Dubbed "The First Lady of Song," Ella Fitzgerald was the most popular female jazz singer in the United States for more than half a century. In her lifetime, she won 13 Grammy awards and sold over 40 million albums. Her voice was flexible, wide-ranging, accurate and ageless. She could sing sultry ballads, sweet jazz and imitate every instrument in an orchestra. She worked with all the jazz greats, from Duke Ellington, Count Basie and Nat King Cole, to Frank Sinatra, Dizzy Gillespie and Benny Goodman. (Or rather, some might say all the jazz greats had the pleasure of working with Ella). She performed at top venues all over the world, and packed them to the hilt. Her audiences were as diverse as her vocal range. They were rich and poor, made up of all races, all religions and all nationalities. In fact, many of them had just one binding factor in common - they all loved her.

With her mother, Fitzgerald moved to Yonkers, New York.
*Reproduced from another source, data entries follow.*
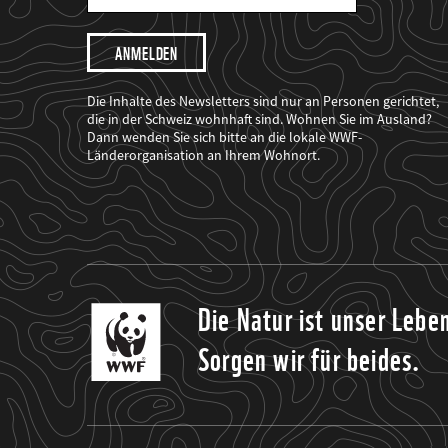
Mail
Adresse
Ich
möchte,
dass
der
WWF
Die Inhalte des Newsletters sind nur an Personen gerichtet,
mich
die in der Schweiz wohnhaft sind. Wohnen Sie im Ausland?
über
Dann wenden Sie sich bitte an die lokale WWF-
seine
Projekte
Länderorganisation an Ihrem Wohnort.
informiert.
Die Natur ist unser Lebe
Sorgen wir für beides.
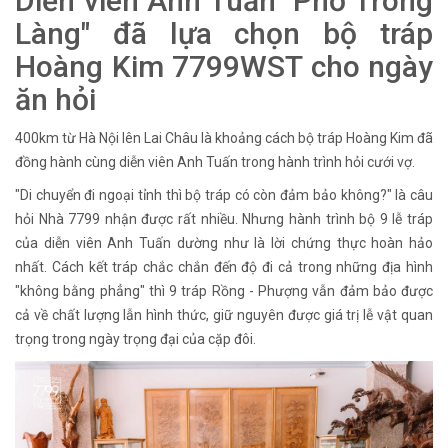
Diễn viên Anh Tuấn "Phố Trong
Làng" đã lựa chọn bộ tráp
Hoàng Kim 7799WST cho ngày
ăn hỏi
400km từ Hà Nội lên Lai Châu là khoảng cách bộ tráp Hoàng Kim đã
đồng hành cùng diễn viên Anh Tuấn trong hành trình hỏi cưới vợ.
"Di chuyển đi ngoại tỉnh thì bộ tráp có còn đảm bảo không?" là câu
hỏi Nhà 7799 nhận được rất nhiều. Nhưng hành trình bộ 9 lễ tráp
của diễn viên Anh Tuấn dường như là lời chứng thực hoàn hảo
nhất. Cách kết tráp chắc chắn đến độ đi cả trong những địa hình
"không bằng phẳng" thì 9 tráp Rồng - Phượng vẫn đảm bảo được
cả về chất lượng lẫn hình thức, giữ nguyên được giá trị lễ vật quan
trọng trong ngày trọng đại của cặp đôi.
They lived there with her mother's boyfriend, Joseph Da Silva. The family grew in 1923 with the arrival of Fitzgerald's half-sister Frances. Struggling financially, the young Fitzgerald helped her family out by working as a messenger "running numbers" and acting as a lookout for a brothel. Her first career aspiration was to become a dancer.

The album is notable as Fitzgerald's only songbook to concentrate on the work of a lyricist. Riddle's lush arrangements interact most beautifully with Fitzgerald on ballads like "Midnight Sun" and "Skylark". Fitzgerald's impeccable swing is most evident on "Something's Gotta Give" and "Too Marvelous for Words".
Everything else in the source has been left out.